DALLAS - If it’s possible for the Cowboys to begin a season with limited fanfare, this is it. News of "America’s Team" in Dallas has taken a back seat to the latest on the "Dream Team" in Philadelphia while the first Super Bowl winner (and the last) appears to rule the NFC from Green Bay.
To return the Cowboys to relevance, the man who must own the first quarter - of the season, not just Sunday night’s season opener against the New York Jets [team stats] - is Tony Romo
Super Bowls aren’t won in September, even if Green Bay still looked reasonably super Thursday night. Honestly, that’s not what the Cowboys are about these days, anyway. Nineteen teams have been to Super Bowls - some of them multiple times - since Dallas made its last visit 16 seasons ago.
For the Cowboys, after a disastrous 6-10 season that featured that rarest of NFL admission-to-failures - a midseason coaching change - it’s about finding that .500 level and then getting back into the playoff picture.
The Cowboys aren’t hosting a Super Bowl this year and no one outside the organization thinks much of their chances in visiting one. They just want to become a team that’s still part of the postseason hunt when we get to December.
For that reason, Romo has to be at his best right away. The Cowboys won’t play a game against a quarterback who would be ranked superior (not at the moment, anyway) in the season’s first four games.

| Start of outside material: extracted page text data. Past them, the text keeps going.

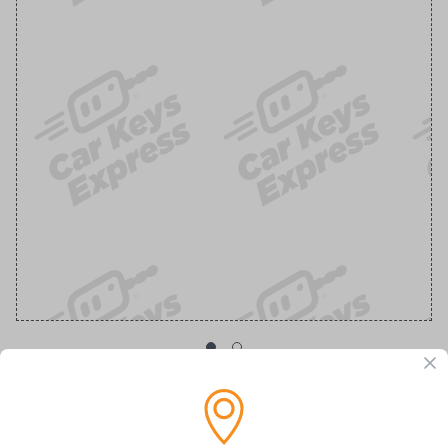
OEM Ford Transponder Key - Features
Embedded Anti-Theft Chip For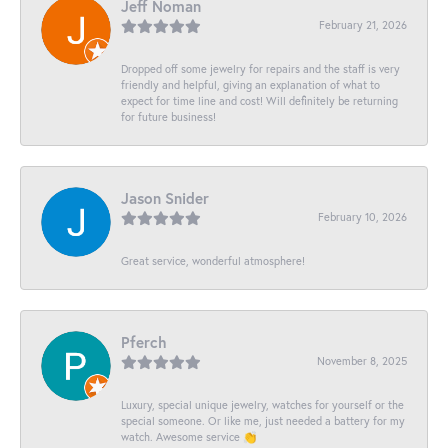
Jeff Noman
February 21, 2026
Dropped off some jewelry for repairs and the staff is very
friendly and helpful, giving an explanation of what to
expect for time line and cost! Will definitely be returning
for future business!
Jason Snider
February 10, 2026
Great service, wonderful atmosphere!
Pferch
November 8, 2025
Luxury, special unique jewelry, watches for yourself or the
special someone. Or like me, just needed a battery for my
watch. Awesome service 👏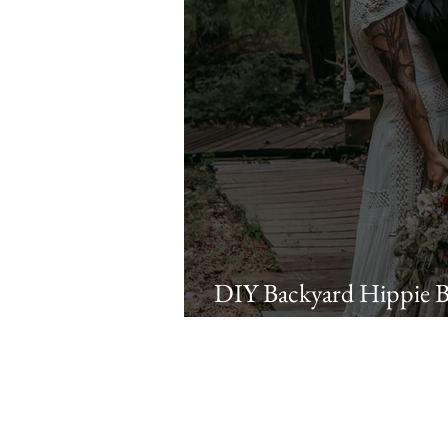
DIY Backyard Hippie 
Matt | Quakertown, P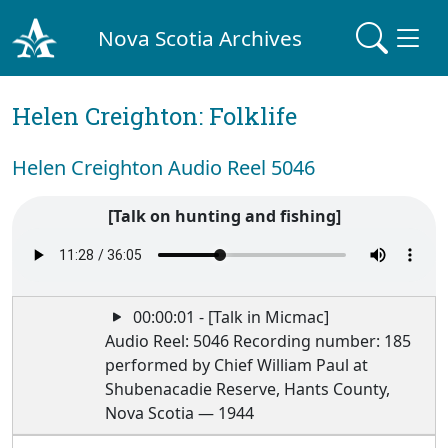
Nova Scotia Archives
Helen Creighton: Folklife
Helen Creighton Audio Reel 5046
[Talk on hunting and fishing]
00:00:01 - [Talk in Micmac]
Audio Reel: 5046 Recording number: 185
performed by Chief William Paul at
Shubenacadie Reserve, Hants County,
Nova Scotia — 1944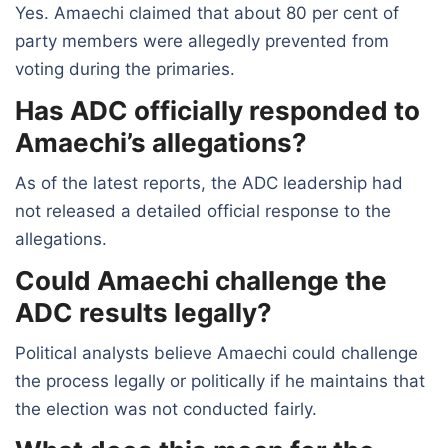
Yes. Amaechi claimed that about 80 per cent of
party members were allegedly prevented from
voting during the primaries.
Has ADC officially responded to
Amaechi’s allegations?
As of the latest reports, the ADC leadership had
not released a detailed official response to the
allegations.
Could Amaechi challenge the
ADC results legally?
Political analysts believe Amaechi could challenge
the process legally or politically if he maintains that
the election was not conducted fairly.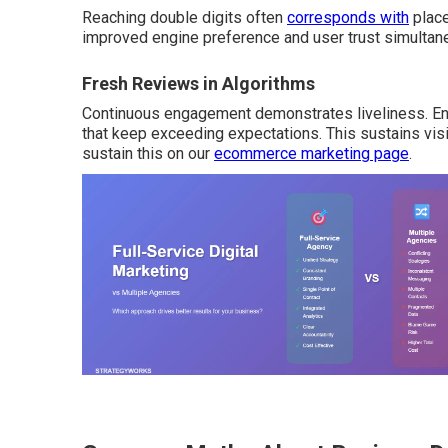
Reaching double digits often
corresponds with
place
improved engine preference and user trust simultan
Fresh Reviews in Algorithms
Continuous engagement demonstrates liveliness. Engi
that keep exceeding expectations. This sustains visib
sustain this on our
ecommerce marketing page
.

Romo has to outperform the Jets’ Mark Sanchez, Washington’s Rex Grossman, San Francisco’s Alex Smith and Detroit’s Matthew Stafford to get this team on track before it has to deal with the likes of New England’s Tom Brady [stats], the Eagles’ Michael Vick or even the Giants’ Super Bowl-winning Eli Manning on down the road.
Some of you may point out that the Jets’ young Sanchez already has four playoff victories, which just happen to beat Romo’s total by three. While that’s true, the Jets haven’t done much postseason winning while riding Sanchez’s arm.
He hasn’t passed for 200 yards in any of those playoff wins. Only in last year’s upset of New England - Sanchez’s fourth playoff victory - did he throw more touchdowns than interceptions.
The first three quarterbacks the Cowboys are scheduled to face fall more into the "caretaker" category. These are players who are supposed to manage games and not lose them. Detroit’s Stafford, who has fought injuries his first two seasons, is the only one who, like Romo, is expected to go out and win games with his arm while the running game and defense take secondary roles.
You might guess by my prediction of a 5-11 record for this team that I don’t really like Romo’s chances of being able to do this. That’s true, but it has less to do with perceived limitations on his part than on the Cowboys having sketched together a paper-thin roster that can’t afford injuries of any consequence.
In addition, while it seems Romo’s backside will get ample protection from Doug Free, the rest of the offensive line is all newcomers or players in new positions. Two rookies and another player with one NFL start are slated to open the season in the lineup.
That should make this a better team in 2012 but it’s an invitation to immediate disaster for a team that struggled to run the ball with efficiency a year ago. You can’t put too much of a burden on Felix Jones. He has never been a featured back in this league (he wasn’t at Arkansas, either), and it appears that if he builds up the strength to handle a heavy workload, he loses the elusive quality that made him a first-round pick to begin with.
No, if the Cowboys are to provide surprises of the opposite variety than those they managed in 2010, it’s on Romo’s ability to connect with Miles Austin, Dez Bryant and Jason Witten. With protection, this can be a formidable passing team, although it will face some challenging defenses early, starting with Rex Ryan’s New York Jets.